What needs to be done>
Below are the records. Retype exactly the lines between the lines holding "miroir LED, antibuée et" and "ranger, idéal pour les petites", inclusive.

Dataset entries>
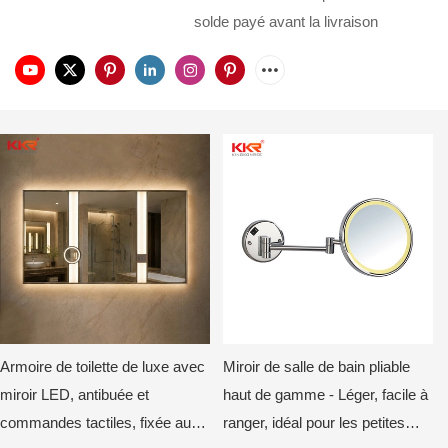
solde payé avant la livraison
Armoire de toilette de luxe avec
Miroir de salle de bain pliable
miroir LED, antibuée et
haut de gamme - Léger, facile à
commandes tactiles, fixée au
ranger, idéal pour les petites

--

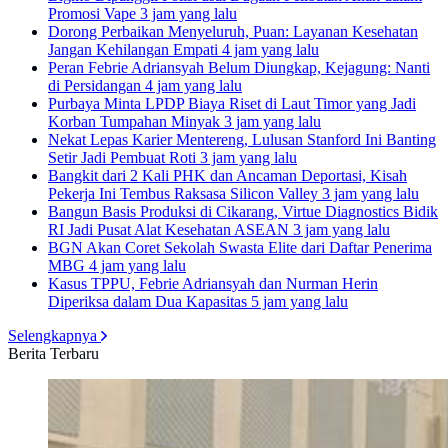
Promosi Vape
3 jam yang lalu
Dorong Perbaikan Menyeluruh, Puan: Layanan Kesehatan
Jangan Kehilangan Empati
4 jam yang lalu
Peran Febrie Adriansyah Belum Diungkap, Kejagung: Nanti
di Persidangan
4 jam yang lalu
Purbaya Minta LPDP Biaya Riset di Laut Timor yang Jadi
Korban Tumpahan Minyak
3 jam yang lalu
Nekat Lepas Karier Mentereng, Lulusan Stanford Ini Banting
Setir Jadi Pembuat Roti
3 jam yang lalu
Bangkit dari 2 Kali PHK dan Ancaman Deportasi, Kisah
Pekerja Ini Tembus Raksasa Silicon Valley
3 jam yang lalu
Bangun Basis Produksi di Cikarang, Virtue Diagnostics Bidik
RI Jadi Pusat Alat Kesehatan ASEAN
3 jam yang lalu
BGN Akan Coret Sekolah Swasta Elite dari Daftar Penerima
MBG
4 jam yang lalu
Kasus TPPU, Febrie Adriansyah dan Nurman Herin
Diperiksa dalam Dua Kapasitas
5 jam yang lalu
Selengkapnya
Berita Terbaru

Solution to the exercise>
miroir LED, antibuée et
haut de gamme - Léger, facile à
commandes tactiles, fixée au
ranger, idéal pour les petites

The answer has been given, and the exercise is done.